Sights for Hope honored 40 employees and volunteers and marked one year with its new name Tuesday during its first Team Appreciation Luncheon.

The luncheon at The Phoenix in Nazareth, PA, was organized by Sights for Hope’s Board of Directors, and attendees received gifts of appreciation with support from St. Luke’s University Health Network and Good Shepherd Rehabilitation Network. The event also commemorated the upcoming 2022 National Volunteer Week, as established by the Points of Light organization, and provided Sights for Hope an opportunity to reflect on its accomplishments and aspirations.

Between its name change on April 6, 2021, and April 6, 2022, Sights for Hope enrolled 103 clients with visual impairments. In its 2018-2019 service year, the last one completed prior to the COVID-19 pandemic, Sights for Hope registered 83 clients. Sights for Hope also has enhanced its public presence and resumed all its services after most were shut down at the start of the pandemic.

In its upcoming 2022-2023 service year, Sights for Hope will expand the program space in its Lehigh Valley Services Center in Allentown, PA; implement a new strategic plan; and initiate programming for pre-kindergarten children and their families. The organization also will set out to achieve “big impact goals” by 2030 related to the provision of assistive technologies, life skills education experiences, and guided transport services for people with qualifying visual impairments, and to the provision of glasses and treatments for children ages 0-6 with impairments of any severity.

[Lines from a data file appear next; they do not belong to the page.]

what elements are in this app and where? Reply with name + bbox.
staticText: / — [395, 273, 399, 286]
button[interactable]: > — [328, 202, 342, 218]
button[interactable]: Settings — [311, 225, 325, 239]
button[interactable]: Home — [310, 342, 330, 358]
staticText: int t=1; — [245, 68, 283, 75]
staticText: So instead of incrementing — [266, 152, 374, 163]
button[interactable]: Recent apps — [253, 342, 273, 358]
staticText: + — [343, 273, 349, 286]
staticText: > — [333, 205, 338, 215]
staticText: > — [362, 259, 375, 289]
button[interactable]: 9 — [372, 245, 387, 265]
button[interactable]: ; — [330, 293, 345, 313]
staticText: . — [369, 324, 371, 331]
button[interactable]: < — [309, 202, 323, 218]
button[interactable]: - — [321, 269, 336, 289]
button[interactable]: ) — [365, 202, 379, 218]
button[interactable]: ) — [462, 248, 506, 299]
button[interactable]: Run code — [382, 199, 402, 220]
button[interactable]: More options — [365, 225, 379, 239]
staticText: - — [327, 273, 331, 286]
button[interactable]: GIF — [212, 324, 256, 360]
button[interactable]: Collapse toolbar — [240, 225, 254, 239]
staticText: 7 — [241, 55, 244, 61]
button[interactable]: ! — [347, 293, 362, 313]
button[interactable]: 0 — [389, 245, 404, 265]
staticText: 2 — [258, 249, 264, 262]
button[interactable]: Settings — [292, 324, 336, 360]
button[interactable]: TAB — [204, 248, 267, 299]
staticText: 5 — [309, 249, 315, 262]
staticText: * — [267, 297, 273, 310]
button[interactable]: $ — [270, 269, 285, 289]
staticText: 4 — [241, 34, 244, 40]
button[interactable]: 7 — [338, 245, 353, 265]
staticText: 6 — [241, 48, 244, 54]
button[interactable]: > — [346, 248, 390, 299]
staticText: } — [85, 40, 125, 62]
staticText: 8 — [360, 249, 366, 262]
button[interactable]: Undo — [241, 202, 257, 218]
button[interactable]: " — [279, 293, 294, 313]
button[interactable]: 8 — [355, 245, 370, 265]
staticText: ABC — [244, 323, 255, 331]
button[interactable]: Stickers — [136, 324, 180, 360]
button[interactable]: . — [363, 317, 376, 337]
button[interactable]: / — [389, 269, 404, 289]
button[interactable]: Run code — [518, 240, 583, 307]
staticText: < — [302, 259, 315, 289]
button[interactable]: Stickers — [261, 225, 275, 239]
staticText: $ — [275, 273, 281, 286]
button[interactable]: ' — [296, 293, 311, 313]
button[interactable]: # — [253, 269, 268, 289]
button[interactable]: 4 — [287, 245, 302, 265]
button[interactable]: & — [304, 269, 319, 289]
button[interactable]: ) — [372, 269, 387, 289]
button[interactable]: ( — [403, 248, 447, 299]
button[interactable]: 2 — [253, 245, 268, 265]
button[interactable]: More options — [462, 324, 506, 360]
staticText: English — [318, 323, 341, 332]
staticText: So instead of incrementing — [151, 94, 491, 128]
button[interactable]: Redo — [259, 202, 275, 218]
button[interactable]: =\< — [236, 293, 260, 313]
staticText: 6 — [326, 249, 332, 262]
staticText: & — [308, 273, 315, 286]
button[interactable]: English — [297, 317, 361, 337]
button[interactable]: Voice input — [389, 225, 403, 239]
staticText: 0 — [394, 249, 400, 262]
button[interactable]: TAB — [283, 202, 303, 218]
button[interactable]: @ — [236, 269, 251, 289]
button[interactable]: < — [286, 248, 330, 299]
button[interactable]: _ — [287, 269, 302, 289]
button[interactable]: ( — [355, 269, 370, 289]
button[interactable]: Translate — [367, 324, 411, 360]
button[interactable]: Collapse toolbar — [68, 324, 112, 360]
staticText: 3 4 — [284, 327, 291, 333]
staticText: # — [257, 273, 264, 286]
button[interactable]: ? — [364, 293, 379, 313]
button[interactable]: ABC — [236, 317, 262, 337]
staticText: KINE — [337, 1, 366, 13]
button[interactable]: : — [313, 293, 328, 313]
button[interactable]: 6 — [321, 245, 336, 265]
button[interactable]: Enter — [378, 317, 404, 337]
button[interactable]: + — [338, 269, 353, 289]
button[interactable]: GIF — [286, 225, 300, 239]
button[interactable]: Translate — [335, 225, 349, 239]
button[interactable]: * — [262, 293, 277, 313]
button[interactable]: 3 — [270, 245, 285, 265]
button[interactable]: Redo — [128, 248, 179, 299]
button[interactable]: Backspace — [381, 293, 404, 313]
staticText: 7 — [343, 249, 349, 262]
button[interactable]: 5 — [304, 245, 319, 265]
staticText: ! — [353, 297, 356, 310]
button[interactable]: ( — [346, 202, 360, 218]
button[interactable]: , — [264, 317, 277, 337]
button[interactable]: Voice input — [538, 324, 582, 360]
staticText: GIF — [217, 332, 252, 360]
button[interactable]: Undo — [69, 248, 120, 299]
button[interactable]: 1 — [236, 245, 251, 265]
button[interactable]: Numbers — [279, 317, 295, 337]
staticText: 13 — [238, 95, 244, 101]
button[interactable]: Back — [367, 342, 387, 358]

“Through their inextinguishable passion and boundless dedication, our professionals and volunteers have brought Sights for Hope to a point in which bigger aspirations can be pursued and bigger results can be achieved,” said Dennis Zehner, Executive Director and CEO of Sights for Hope. “Together, we will set an enduring standard for actualizing the most profound impact on those we serve. Together, we will continue to do more than remove barriers to transform lives. We will continue to transform lives by giving people back the power they most hold dear, the power over their own destinies.”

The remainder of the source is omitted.